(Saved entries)
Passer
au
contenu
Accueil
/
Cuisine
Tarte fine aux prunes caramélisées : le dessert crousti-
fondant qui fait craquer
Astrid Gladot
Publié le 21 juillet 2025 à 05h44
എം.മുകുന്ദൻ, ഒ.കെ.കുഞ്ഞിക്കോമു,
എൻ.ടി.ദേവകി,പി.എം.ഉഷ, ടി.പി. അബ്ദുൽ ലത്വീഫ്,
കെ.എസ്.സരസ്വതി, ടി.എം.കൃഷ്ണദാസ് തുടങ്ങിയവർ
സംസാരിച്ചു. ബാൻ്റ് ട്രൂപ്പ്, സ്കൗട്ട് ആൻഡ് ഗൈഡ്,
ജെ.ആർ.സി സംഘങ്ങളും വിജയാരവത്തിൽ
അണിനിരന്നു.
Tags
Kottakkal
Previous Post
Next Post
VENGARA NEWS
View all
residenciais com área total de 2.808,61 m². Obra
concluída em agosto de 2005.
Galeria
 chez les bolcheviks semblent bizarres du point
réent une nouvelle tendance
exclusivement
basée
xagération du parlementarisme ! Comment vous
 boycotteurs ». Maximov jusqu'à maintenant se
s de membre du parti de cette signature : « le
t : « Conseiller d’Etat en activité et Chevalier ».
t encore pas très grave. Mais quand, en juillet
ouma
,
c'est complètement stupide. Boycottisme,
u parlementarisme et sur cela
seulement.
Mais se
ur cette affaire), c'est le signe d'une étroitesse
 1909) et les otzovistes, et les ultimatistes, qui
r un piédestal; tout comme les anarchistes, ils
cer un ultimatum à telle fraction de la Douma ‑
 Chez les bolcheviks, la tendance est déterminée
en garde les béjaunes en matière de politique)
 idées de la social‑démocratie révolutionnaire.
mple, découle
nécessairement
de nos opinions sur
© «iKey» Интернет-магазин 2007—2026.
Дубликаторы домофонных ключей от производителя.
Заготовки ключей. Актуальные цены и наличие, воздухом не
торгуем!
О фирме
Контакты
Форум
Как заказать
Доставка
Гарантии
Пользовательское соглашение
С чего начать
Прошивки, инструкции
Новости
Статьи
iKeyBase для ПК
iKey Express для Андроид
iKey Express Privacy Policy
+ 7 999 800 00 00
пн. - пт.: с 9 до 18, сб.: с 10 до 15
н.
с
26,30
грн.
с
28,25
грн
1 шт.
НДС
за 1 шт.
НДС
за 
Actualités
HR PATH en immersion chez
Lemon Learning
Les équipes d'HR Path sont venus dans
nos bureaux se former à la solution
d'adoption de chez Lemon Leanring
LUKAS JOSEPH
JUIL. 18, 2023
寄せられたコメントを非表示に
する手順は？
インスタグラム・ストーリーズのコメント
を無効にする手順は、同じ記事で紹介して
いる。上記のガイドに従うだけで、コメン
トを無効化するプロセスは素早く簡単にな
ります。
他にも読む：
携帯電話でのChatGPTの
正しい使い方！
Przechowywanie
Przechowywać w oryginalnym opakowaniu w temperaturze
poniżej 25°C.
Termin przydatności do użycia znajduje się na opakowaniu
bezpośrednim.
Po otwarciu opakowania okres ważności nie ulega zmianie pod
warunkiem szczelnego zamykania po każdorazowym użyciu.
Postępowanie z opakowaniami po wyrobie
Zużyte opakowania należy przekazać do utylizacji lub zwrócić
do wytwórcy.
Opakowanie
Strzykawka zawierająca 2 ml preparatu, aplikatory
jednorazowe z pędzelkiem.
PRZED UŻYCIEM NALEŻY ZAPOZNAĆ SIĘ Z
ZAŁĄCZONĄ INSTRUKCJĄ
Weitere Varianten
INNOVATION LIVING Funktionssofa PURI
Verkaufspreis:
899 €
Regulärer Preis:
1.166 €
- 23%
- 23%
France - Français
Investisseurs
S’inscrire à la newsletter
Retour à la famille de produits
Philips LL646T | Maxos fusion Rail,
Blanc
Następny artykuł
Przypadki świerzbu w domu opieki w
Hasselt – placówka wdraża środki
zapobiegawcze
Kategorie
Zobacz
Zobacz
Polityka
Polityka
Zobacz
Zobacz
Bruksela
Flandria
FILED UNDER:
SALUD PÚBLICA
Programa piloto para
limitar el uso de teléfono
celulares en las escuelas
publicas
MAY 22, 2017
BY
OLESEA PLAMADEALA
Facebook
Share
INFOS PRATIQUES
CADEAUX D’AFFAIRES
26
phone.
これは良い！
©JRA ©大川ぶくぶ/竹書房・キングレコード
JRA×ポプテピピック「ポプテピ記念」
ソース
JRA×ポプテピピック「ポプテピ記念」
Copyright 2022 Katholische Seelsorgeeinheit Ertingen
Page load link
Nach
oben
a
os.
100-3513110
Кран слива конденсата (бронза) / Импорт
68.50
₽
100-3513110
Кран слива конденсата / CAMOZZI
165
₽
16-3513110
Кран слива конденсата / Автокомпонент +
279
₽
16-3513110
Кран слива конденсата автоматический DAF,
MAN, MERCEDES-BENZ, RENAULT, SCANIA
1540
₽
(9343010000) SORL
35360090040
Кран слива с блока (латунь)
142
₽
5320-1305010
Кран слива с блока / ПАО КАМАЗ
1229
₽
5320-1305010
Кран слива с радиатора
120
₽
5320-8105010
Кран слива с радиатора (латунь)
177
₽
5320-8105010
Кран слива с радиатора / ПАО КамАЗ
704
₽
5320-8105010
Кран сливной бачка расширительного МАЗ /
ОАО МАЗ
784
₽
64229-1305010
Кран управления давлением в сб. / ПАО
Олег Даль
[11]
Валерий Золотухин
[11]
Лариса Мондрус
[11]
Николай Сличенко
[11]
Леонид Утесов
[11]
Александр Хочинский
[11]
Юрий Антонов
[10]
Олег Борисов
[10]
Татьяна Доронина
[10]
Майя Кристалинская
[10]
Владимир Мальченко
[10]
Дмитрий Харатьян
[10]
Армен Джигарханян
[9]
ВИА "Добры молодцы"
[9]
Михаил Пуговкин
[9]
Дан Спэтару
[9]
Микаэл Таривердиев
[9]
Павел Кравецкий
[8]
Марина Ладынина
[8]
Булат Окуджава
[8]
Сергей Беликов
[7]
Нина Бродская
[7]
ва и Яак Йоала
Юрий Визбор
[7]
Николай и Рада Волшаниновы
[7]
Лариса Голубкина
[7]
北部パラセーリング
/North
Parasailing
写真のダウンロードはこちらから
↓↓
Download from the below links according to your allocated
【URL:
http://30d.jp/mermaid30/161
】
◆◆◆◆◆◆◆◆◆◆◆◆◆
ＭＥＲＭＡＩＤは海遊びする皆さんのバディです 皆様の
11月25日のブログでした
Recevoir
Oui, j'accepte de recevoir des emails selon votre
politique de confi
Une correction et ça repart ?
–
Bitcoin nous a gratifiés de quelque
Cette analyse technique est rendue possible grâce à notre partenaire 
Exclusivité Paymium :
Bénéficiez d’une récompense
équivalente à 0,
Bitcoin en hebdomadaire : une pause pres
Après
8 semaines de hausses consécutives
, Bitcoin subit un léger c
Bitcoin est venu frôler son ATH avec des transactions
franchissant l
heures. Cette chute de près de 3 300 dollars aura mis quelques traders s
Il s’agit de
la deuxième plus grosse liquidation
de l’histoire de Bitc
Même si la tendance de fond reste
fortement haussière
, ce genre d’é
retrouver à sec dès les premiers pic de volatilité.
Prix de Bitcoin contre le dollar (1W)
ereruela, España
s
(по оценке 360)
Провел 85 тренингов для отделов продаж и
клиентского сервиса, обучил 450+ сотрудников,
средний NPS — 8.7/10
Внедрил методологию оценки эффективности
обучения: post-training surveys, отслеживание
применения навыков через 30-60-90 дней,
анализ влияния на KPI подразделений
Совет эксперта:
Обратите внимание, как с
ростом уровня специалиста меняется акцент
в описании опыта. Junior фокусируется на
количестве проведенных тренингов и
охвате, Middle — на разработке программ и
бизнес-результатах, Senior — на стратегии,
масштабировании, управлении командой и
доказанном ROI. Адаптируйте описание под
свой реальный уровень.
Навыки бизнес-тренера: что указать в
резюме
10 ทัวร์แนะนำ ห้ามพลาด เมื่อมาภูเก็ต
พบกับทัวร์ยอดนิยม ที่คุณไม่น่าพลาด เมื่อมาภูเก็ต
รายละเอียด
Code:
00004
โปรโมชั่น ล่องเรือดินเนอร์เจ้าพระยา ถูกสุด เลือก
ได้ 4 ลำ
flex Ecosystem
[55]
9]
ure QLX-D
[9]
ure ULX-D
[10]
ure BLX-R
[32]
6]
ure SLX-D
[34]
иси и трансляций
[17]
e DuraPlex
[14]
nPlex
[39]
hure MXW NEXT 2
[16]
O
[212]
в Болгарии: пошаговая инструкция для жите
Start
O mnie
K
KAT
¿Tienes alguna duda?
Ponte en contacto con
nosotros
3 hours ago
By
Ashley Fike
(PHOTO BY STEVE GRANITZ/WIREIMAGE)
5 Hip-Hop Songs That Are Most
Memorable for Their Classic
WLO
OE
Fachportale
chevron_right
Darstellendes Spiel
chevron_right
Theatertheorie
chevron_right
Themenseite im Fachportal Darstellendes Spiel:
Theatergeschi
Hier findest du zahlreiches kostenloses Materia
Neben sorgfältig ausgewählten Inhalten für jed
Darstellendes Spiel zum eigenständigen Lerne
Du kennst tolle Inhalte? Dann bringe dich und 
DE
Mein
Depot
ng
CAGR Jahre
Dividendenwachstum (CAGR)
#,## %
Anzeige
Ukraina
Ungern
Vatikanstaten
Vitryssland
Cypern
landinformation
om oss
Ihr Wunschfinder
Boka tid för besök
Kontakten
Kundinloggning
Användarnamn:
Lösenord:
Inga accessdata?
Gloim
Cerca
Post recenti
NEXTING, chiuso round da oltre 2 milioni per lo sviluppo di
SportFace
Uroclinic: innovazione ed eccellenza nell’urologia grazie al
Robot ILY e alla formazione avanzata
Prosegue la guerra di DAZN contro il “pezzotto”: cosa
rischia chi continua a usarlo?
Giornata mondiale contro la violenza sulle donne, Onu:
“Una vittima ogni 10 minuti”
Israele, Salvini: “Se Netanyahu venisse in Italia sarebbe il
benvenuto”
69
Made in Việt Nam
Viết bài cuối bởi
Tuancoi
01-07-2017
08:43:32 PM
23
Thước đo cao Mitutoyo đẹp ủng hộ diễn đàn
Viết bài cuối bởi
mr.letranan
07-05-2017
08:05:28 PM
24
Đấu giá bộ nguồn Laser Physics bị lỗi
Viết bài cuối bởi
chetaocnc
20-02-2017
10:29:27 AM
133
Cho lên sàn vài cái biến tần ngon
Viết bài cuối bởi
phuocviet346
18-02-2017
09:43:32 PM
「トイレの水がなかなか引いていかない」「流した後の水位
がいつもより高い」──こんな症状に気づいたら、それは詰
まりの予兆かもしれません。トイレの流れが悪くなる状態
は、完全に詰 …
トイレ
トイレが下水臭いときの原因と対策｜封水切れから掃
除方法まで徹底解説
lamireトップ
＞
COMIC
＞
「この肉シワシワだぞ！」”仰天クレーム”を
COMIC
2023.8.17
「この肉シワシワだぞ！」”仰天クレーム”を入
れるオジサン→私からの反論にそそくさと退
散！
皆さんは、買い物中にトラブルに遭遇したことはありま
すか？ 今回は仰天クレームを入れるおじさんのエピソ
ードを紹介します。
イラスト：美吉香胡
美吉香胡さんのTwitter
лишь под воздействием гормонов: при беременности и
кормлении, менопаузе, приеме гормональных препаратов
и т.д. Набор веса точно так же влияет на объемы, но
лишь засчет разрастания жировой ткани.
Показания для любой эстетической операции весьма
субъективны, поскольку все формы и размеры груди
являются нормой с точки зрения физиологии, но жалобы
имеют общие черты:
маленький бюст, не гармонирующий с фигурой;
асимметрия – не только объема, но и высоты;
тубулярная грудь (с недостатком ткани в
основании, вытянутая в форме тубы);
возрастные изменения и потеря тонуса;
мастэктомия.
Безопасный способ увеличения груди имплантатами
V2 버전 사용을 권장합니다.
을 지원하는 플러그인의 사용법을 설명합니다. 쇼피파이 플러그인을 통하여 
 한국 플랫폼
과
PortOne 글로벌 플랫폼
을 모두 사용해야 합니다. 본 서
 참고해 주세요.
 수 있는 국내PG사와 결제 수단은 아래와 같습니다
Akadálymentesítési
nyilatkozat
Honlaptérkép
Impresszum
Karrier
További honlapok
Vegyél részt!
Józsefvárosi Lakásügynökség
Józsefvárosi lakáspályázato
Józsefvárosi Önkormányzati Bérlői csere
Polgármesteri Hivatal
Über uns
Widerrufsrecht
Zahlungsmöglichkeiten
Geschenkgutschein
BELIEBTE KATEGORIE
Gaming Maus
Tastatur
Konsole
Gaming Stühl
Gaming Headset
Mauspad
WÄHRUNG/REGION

**Activity**
Every line of the data that includes the word "Spiel" should be copied.

**Task result**
Darstellendes Spiel
Themenseite im Fachportal Darstellendes Spiel:
Darstellendes Spiel zum eigenständigen Lerne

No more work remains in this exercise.